Have you heard the Tommy Cooper joke:  “I had a dream last night, I was eating a ten pound marshmallow. I woke up this morning and the pillow was gone” ?

I thought of it in the early hours of this morning when my baby in marshmallow coloured pyjamas decided it would be better to chew my pillows rather than fall back asleep after her feed. I wonder what she dreamt of when she did finally drift off an hour and half later.

As I’m writing this I’m eating my own marshmallow, a Gandour one, my new favourite Lebanese treat- very similar to the chocolate teacakes you find in the UK but better, with no biscuit and stickier marshmallow. We discovered them last week when on his way home from a jog my husband went to buy wine in one of the few shops that sells alcohol in our mainly Muslim neighbourhood.

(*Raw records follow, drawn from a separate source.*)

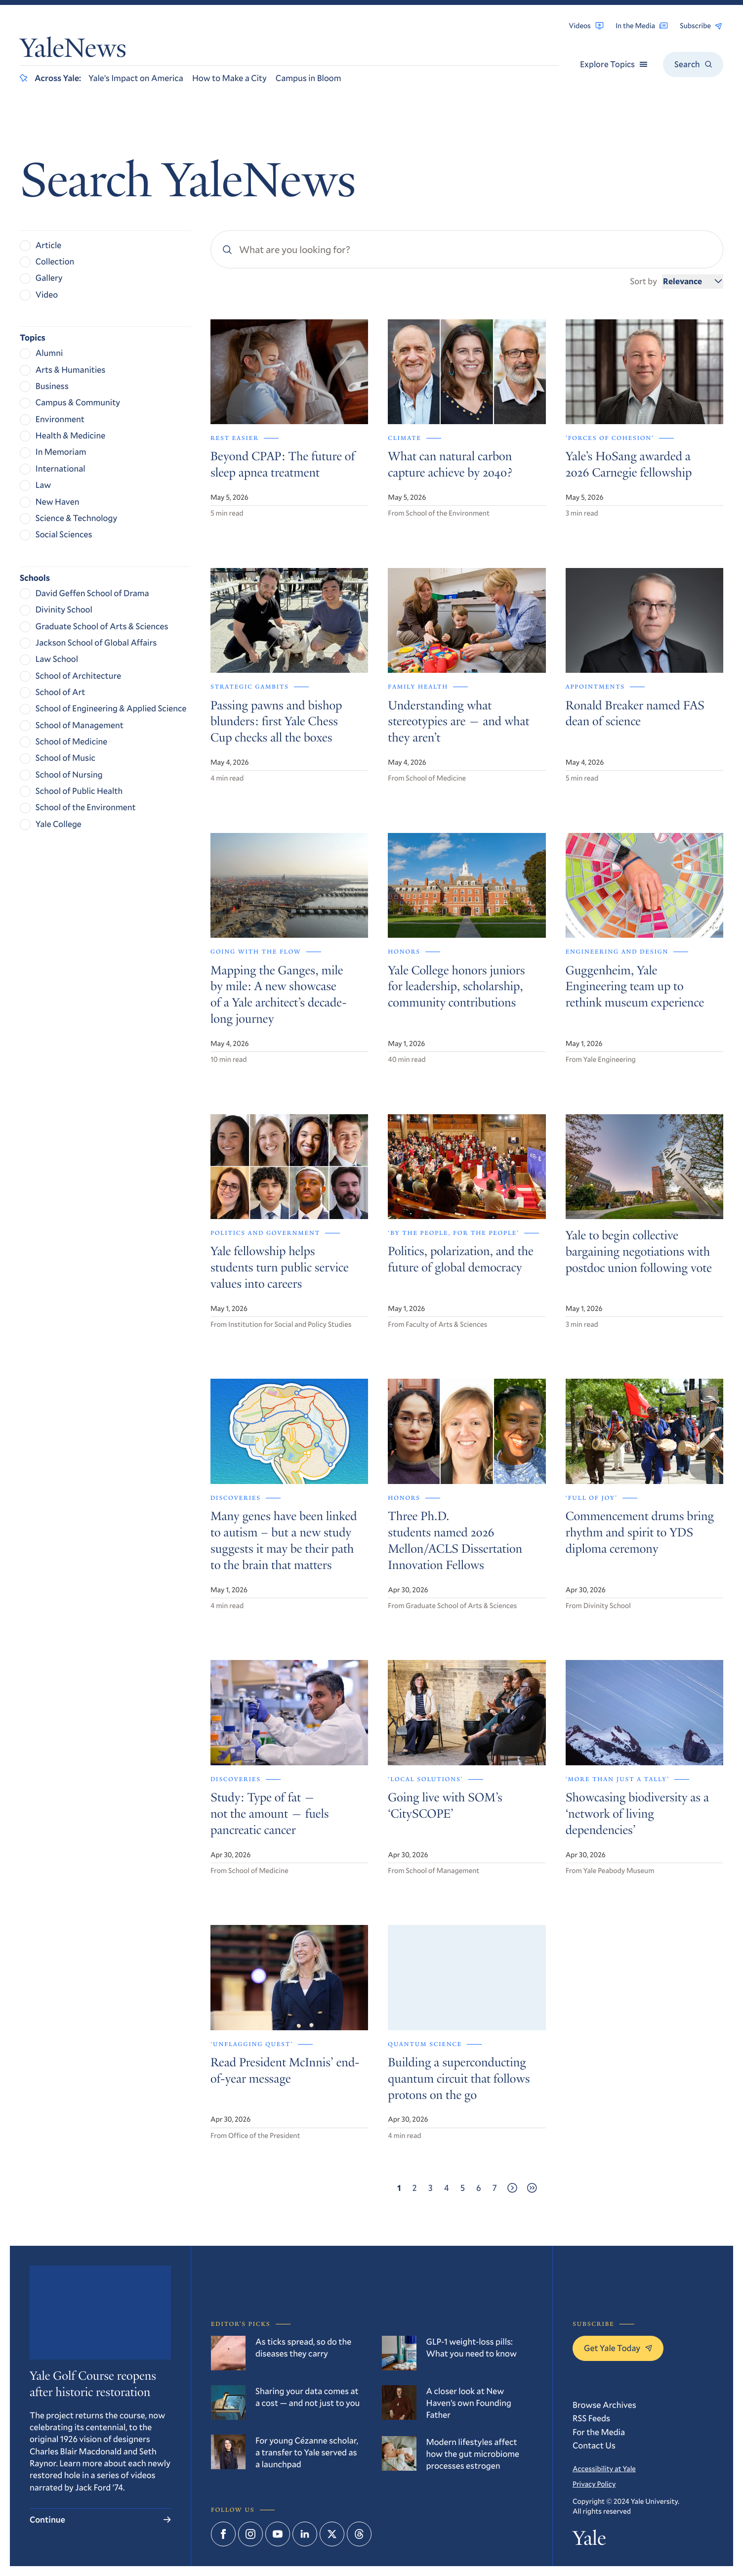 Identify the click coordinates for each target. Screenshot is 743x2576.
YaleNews (73, 50)
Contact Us (594, 2445)
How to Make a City (229, 78)
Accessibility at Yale (604, 2468)
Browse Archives (604, 2404)
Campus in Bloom (308, 78)
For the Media (599, 2432)
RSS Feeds (591, 2418)
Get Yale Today (618, 2348)
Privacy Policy (594, 2484)
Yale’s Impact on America (135, 78)
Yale (589, 2540) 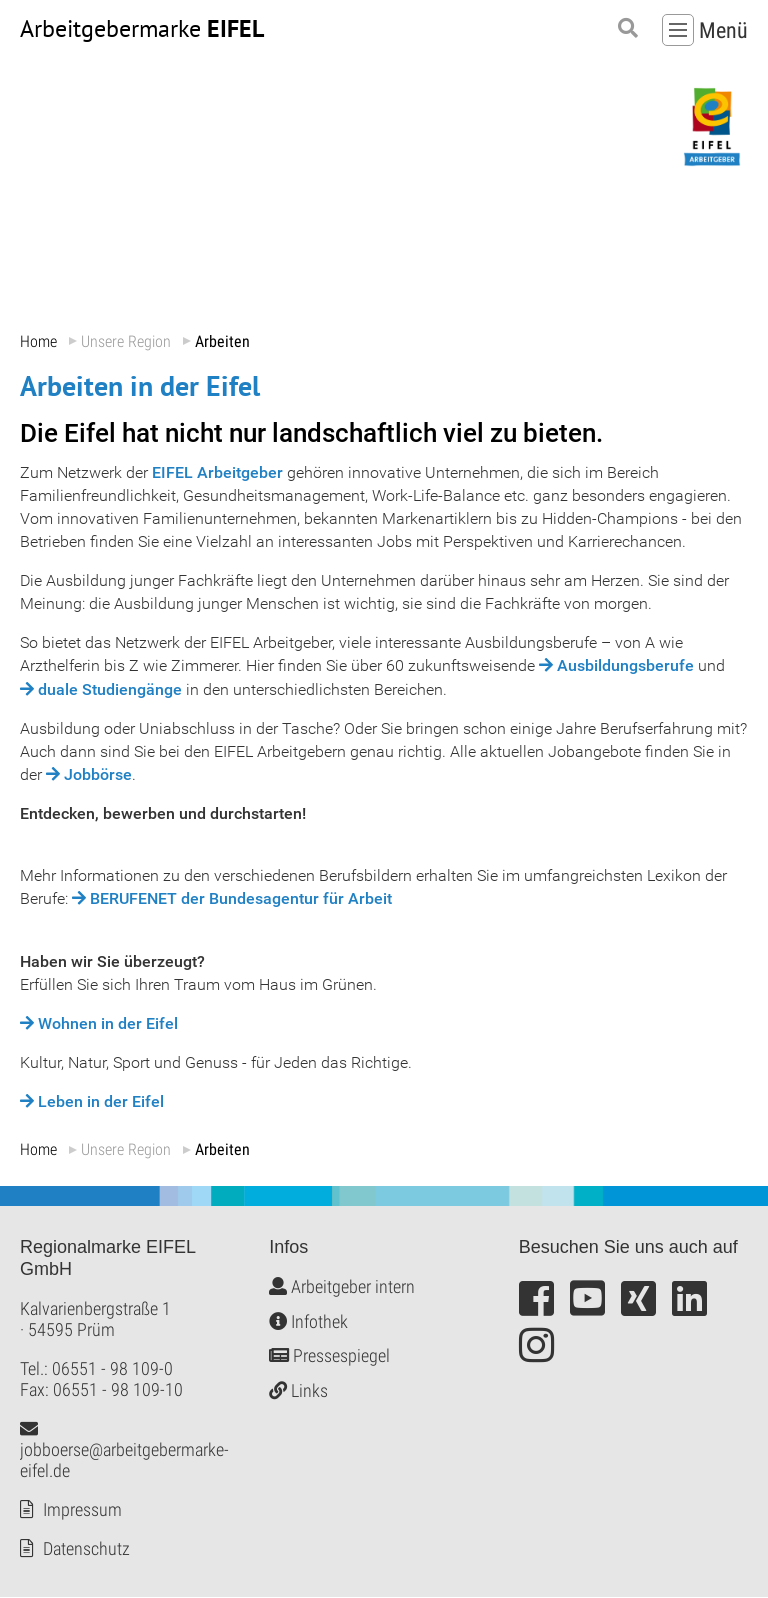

He came back with a bottle of red and one of the foil wrapped mallows.

What’s this?

I’ll explain later! 

While he showered after his run, I made up my own explanation, thinking that they must have been short of change and given it to him in place of a 500 lire coin. But it turned out I was wrong.   The shopkeeper, who had lived in Italy for 8 years, was overcome with emotion when he discovered my husband’s nationality and gave it to him as a gift. Oh how the Lebanese love the Italians! And oh how I love marshmallows!